American breed of horse

The Morab is an American horse resulting from the cross-breeding of Arabian and Morgan horses.

== Characteristics ==

The Morab usually stands between 144 and 157 cm at the withers, but may reach 163 cm. It may be of any solid color, including bay, black, chestnut or gray, or sometimes buckskin, palomino or dun.

The head is generally fine, with a broad forehead, large eyes, small ears, and a slightly concave profile. The mane and tail are thick, the tail high-set and often held high.

== Breed history ==

The Morab originated in the late nineteenth century as a result of cross-breeding of Arabian and Morgan horses with the intent of creating a finer carriage horse than the Morgan, but which was still substantial enough for moderate farm labor. The first Morab registry was created in 1973. Prior to this, Morabs were primarily undocumented horses bred for type. Many early Morabs were registered with the American Morgan Horse Association, as the Morgan studbook was still open that time, and these horses have since been fully assimilated into the Morgan breed.
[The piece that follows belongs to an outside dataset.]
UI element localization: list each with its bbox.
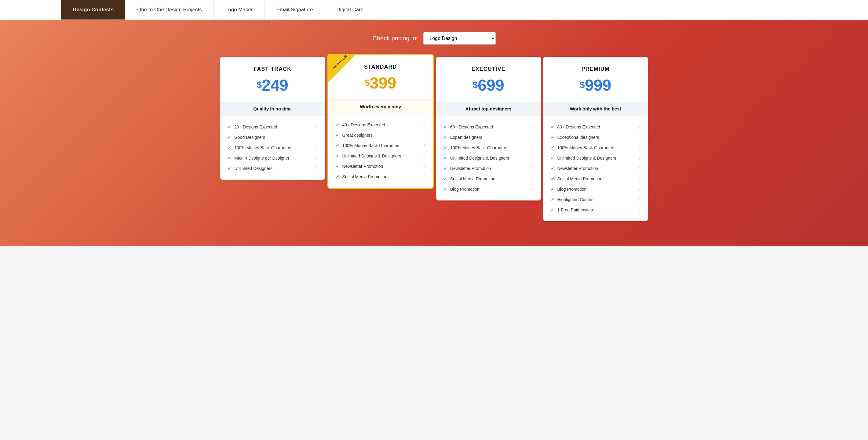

In 2009, several Morab organizations and registries were merged into the Purebred Morab Horse Association (PMHA). Records of breedings included those from the Morab Horse Association & Register (MHA), the North American Horse Registry (WI), the Hearst Memorial Horse Registry (CA), portions of the Morab Registry of America (CA), and the Morab Horse Registry (IL). The older records of the California-based North American Morab Horse Association (NAMHA) were not included in the combined breeders database because the "[NAMHA] pedigrees miss an element of bloodline proof ... as pure Morabs are the goal".

PMHA, established in 1998, operates an open stud book. Along with matings between Morabs, they accept for registration the offspring of first and second generation crosses between purebred Arabians and purebred Morgans. It is required that the parentage of the applicant horse contains only Arabian and Morgan blood, and neither the Arabian nor Morgan blood may fall below the 25% mark. In cases of doubt, DNA tests may be performed to prove parentage.